#### DATA SHOWN
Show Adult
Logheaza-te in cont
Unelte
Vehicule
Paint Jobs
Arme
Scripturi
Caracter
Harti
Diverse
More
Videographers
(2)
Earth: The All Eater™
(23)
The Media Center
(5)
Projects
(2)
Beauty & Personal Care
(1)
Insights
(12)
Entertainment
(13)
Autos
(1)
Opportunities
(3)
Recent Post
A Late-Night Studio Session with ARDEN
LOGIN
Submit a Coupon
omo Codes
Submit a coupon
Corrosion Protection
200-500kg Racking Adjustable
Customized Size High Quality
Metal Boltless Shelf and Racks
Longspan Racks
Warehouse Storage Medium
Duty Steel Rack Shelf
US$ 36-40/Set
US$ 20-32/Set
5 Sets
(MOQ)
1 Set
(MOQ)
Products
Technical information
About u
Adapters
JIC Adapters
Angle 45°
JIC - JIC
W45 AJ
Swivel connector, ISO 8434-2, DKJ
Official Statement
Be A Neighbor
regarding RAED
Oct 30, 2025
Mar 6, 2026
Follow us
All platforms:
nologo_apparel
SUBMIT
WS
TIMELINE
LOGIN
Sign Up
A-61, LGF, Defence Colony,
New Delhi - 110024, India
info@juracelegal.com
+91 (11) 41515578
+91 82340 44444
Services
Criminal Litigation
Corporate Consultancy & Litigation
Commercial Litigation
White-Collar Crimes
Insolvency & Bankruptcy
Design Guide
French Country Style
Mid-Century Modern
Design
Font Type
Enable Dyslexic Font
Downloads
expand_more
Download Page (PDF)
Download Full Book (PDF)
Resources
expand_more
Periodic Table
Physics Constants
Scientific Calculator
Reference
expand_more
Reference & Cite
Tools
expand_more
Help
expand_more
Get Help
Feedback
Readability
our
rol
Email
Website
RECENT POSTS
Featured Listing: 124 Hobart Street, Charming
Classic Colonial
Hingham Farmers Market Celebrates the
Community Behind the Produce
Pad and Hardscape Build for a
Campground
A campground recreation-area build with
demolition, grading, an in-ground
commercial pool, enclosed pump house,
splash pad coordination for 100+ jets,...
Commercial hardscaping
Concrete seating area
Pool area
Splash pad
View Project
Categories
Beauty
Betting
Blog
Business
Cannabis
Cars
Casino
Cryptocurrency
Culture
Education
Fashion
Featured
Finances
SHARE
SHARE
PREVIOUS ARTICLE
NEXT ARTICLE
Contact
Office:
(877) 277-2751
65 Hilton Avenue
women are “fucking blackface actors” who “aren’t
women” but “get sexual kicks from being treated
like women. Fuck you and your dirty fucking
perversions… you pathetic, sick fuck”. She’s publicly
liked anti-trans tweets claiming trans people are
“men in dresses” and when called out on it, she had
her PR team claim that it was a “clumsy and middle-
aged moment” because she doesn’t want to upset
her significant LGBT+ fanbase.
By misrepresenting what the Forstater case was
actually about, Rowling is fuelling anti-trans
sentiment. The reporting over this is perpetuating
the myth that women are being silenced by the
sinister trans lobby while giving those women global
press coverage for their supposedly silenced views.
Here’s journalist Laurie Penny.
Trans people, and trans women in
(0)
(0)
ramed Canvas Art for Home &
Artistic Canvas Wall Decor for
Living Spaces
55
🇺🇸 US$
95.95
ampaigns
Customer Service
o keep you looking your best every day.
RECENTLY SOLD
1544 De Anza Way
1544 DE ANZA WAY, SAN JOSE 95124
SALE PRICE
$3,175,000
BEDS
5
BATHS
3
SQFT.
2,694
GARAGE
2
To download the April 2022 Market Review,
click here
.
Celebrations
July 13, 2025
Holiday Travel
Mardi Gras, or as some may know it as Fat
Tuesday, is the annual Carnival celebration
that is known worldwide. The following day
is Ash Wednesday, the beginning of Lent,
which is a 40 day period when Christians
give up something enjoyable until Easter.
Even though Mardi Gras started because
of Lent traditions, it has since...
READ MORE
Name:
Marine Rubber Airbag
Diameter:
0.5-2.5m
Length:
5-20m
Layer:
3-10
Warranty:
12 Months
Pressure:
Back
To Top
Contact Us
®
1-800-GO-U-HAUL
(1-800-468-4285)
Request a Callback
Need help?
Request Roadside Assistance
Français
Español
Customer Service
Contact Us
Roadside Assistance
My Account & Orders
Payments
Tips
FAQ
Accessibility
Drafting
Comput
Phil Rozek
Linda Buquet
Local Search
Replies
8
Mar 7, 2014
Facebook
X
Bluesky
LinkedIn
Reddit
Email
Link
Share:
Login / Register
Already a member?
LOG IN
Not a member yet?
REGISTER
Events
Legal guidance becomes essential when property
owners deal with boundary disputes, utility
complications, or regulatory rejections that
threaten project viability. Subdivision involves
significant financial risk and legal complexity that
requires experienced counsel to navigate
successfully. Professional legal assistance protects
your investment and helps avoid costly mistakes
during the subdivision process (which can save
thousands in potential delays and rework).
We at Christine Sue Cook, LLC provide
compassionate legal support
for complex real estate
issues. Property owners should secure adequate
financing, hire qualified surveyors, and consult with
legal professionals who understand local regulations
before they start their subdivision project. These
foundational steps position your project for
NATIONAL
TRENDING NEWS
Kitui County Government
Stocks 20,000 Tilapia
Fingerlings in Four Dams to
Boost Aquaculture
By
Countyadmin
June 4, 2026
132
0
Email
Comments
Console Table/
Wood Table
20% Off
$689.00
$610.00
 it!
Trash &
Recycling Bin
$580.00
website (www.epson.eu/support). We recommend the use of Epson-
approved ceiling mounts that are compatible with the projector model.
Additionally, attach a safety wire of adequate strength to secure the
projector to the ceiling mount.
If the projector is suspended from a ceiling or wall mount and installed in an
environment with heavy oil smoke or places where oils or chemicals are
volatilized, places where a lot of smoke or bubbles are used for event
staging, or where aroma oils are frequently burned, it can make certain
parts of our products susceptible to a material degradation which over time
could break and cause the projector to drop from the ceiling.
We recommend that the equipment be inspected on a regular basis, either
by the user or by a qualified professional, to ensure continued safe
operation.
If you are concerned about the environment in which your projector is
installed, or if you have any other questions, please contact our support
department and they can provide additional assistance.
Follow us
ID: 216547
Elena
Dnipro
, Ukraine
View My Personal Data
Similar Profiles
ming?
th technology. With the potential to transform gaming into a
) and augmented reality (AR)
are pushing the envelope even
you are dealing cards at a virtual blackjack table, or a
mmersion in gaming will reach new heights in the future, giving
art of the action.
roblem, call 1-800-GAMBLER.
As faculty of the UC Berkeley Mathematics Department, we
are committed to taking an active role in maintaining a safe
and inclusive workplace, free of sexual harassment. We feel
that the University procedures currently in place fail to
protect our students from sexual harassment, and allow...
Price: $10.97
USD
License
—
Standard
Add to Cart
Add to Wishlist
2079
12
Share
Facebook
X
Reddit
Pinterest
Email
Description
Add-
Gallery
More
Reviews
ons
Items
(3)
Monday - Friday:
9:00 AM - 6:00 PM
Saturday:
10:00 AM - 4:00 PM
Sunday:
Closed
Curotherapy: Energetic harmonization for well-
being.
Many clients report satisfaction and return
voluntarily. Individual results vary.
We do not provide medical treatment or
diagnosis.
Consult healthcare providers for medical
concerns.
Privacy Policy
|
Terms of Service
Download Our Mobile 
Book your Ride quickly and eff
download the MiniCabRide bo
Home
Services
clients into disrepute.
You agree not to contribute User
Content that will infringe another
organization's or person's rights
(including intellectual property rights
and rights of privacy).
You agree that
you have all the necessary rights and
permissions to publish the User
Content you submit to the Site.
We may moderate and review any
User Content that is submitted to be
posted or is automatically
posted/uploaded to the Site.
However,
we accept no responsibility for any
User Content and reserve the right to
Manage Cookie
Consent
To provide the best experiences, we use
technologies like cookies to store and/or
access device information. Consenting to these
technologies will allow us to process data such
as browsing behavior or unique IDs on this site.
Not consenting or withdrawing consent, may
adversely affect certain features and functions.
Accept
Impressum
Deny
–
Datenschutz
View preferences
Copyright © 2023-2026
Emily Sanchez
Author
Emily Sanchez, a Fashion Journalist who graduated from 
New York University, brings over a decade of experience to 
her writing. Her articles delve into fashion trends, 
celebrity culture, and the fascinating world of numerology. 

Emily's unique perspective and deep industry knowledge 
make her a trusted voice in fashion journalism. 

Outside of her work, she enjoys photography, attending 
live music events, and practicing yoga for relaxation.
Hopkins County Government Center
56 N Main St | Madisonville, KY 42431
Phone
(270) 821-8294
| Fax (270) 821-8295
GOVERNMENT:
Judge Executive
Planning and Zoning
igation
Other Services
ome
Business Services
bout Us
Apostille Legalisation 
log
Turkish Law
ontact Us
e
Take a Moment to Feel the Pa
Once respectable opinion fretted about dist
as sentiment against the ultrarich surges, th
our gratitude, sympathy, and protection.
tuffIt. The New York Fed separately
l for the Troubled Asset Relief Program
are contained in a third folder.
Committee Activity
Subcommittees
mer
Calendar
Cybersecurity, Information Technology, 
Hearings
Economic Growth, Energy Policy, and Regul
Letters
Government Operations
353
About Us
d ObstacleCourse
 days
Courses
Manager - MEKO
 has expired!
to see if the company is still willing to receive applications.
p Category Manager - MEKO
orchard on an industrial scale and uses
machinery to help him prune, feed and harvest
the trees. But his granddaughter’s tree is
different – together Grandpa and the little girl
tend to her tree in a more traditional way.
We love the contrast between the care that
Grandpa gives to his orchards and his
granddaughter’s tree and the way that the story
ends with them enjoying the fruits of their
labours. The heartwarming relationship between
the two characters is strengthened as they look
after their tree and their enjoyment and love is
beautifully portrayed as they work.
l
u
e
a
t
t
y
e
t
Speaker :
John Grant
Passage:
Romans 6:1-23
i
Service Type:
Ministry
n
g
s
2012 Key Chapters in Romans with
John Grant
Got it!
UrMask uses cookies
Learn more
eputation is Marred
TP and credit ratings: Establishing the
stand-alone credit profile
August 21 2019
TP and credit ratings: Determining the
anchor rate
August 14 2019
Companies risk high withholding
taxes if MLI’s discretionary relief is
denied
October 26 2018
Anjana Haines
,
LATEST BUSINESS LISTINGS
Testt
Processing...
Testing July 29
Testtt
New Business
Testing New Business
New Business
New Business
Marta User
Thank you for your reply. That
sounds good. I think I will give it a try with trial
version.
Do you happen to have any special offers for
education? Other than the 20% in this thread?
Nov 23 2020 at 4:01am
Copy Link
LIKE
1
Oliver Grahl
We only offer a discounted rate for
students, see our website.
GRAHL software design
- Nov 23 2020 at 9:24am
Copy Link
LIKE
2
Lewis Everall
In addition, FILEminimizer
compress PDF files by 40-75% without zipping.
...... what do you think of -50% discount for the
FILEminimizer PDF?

#### ASSIGNMENT
Which of the lines in the data contain the string "certain"? Return each one.

#### EXERCISE RESPONSE
staging, or where aroma oils are frequently burned, it can make certain
adversely affect certain features and functions.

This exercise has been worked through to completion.